** Opening PROVIDED MATERIAL block **
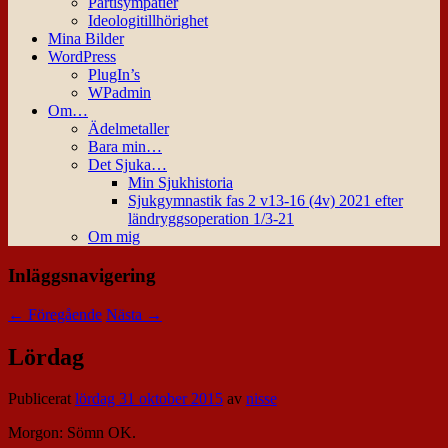
Partisympatier
Ideologitillhörighet
Mina Bilder
WordPress
PlugIn’s
WPadmin
Om…
Ädelmetaller
Bara min…
Det Sjuka…
Min Sjukhistoria
Sjukgymnastik fas 2 v13-16 (4v) 2021 efter
ländryggsoperation 1/3-21
Om mig
Inläggsnavigering
←
Föregående
Nästa
→
Lördag
Publicerat
lördag 31 oktober 2015
av
nisse
Morgon: Sömn OK.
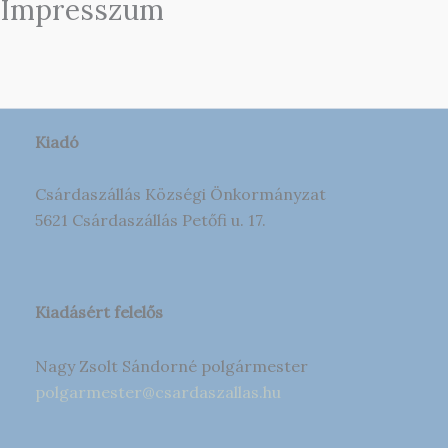
Impresszum
Kiadó
Csárdaszállás Községi Önkormányzat
5621 Csárdaszállás Petőfi u. 17.
Kiadásért felelős
Nagy Zsolt Sándorné polgármester
polgarmester@csardaszallas.hu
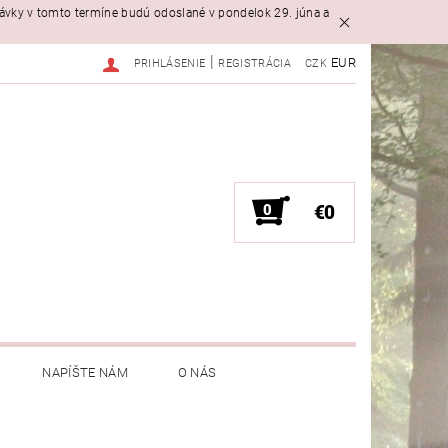
návky v tomto termíne budú odoslané v pondelok 29. júna a
|
EUR
PRIHLÁSENIE
REGISTRÁCIA
CZK
0
€0
NAPÍŠTE NÁM
O NÁS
** Closing PROVIDED MATERIAL block **
ACTIVITY
Above are the records; set down exactly the lines from the line containing "lördag 31 oktober 2015" through their last line, leaving every picture out.

EXERCISE OUTPUT
lördag 31 oktober 2015
av
nisse
Morgon: Sömn OK.
Impresszum
Kiadó
Csárdaszállás Községi Önkormányzat
5621 Csárdaszállás Petőfi u. 17.
Kiadásért felelős
Nagy Zsolt Sándorné polgármester
polgarmester@csardaszallas.hu
návky v tomto termíne budú odoslané v pondelok 29. júna a
|
EUR
PRIHLÁSENIE
REGISTRÁCIA
CZK
0
€0
NAPÍŠTE NÁM
O NÁS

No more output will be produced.